O brasileiro é mesmo um inocente, não muda nunca. A reportagem na edição passada sobre o semiótico que esteve no Brasil, para dar lições sobre a linguagem das mãos, cheira a trambique. Tenho um amigo bem-humorado, e com os pés no chão, que define “semiótico” como intelectual com um olho só. O tal escocês não me disse nada, segundo o texto do repórter, e acho mesmo que a coisa toda é uma empulhação. Se eu encontrasse o homem, faria um gesto bem brasileiro e obsceno, para mostrar o que penso dele. Galeano Almeida, Botucatu, SP.

Não é verdadeira a afirmação da repórter Geny Pappo no texto sobre o professor de semiótica (edição 88) de que ele faça parte da Universidade Hinterbacke, na Alemanha. Fui professor lá até o ano passado e nunca ouvi falar dele. Hans Masse Hintern, Blumenau, SC.

Se não é verdade, deve ser mentira, Hans. Fiel, aliás, ao nosso slogan na primeira página.

Indenizações

Eu fui um dos 100 leitores que escreveram para o Sacolão exigindo indenização do governo por sofrer tortura nos tempos da ditadura. Resolvi escrever outra vez para que meu nome apareça, já que vocês só publicaram uns três e eu fiquei escondido. Saulo Palim Maluf, São Paulo.

Como muitas brasileiras, também fui vítima da ditadura, mas não exigi nem vou exigir qualquer compensação financeira.
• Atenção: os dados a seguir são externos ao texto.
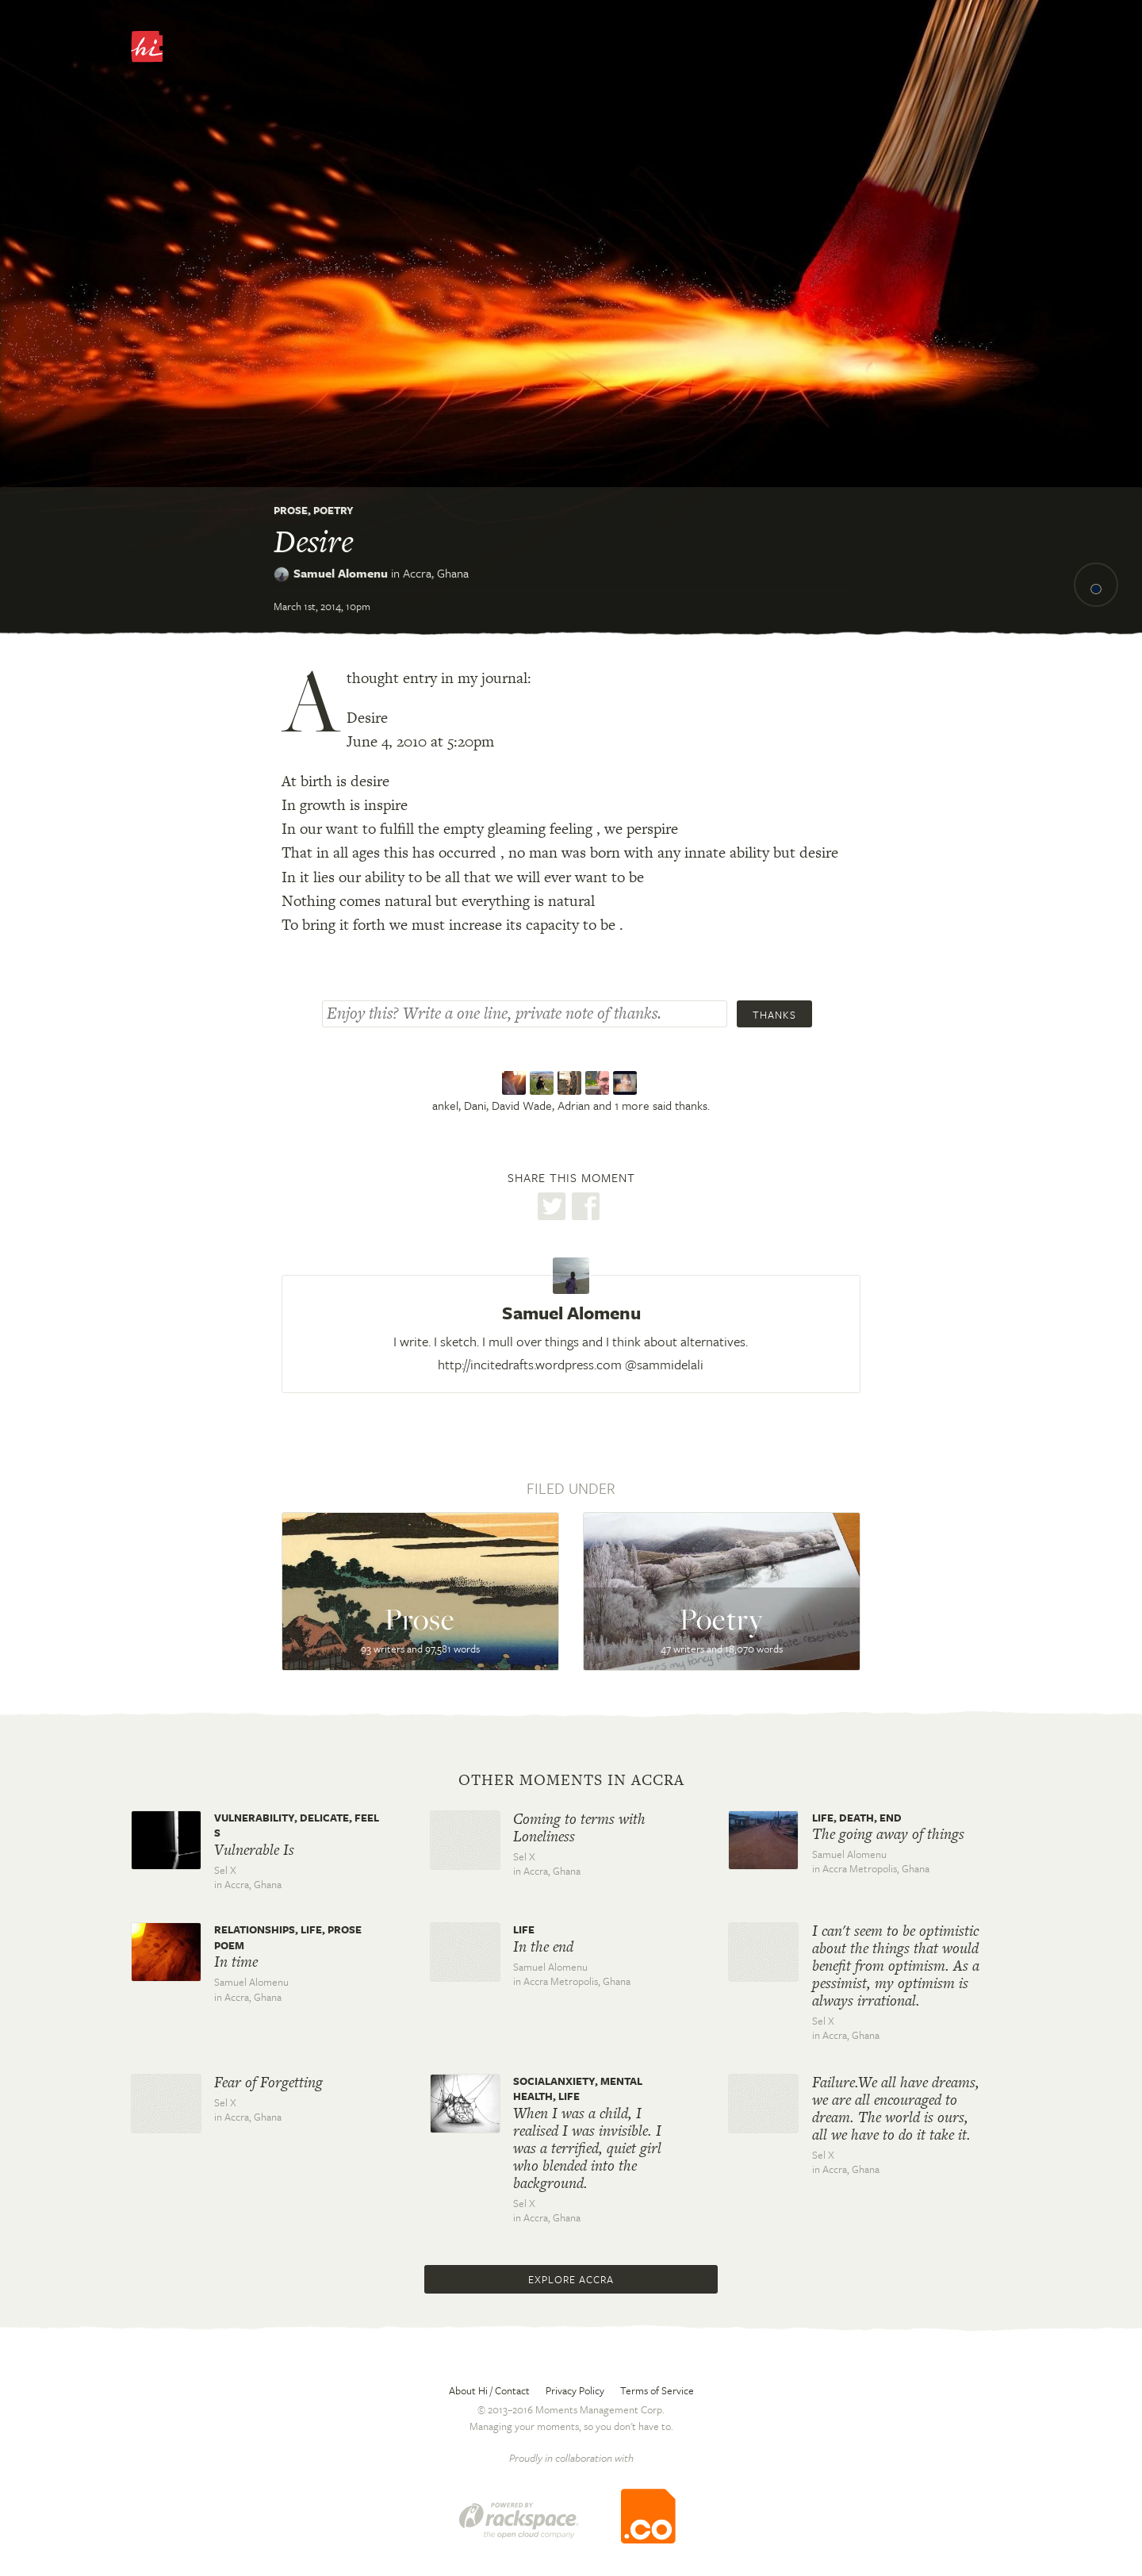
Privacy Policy (575, 2390)
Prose (291, 510)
Fiz o meu dever na luta contra o regime de exceção daqueles tempos e hoje minha vida se estabilizou, inclusive com um emprego importante, digno de inveja. Nilma Roussef, Brasília.

Todo mundo está recebendo indenização do governo e eu também quero a minha. Sofri horrores durante a ditadura, com a propaganda doutrinária no rádio e na TV, as paradas militares,as chatíssimas músicas dos compositores puxa-sacos e as “receitas culinárias” publicadas nos jornais no lugar das notícias censuradas. Isso era ou não era tortura? Dirceu José Lobão, Uruguaiana, RS.

Sem chapéu

Com relação ao conselho de vocês (Sacolão 87), para não se tirar o chapéu para ninguém, já que não há quem mereça, acho o aviso desnecessário. Além de não existir por aqui ninguém digno disso, quem ainda usa chapéu no Brasil? Carina Beret, Cataguases, MG.

Bom argumento, Carina, bom argumento.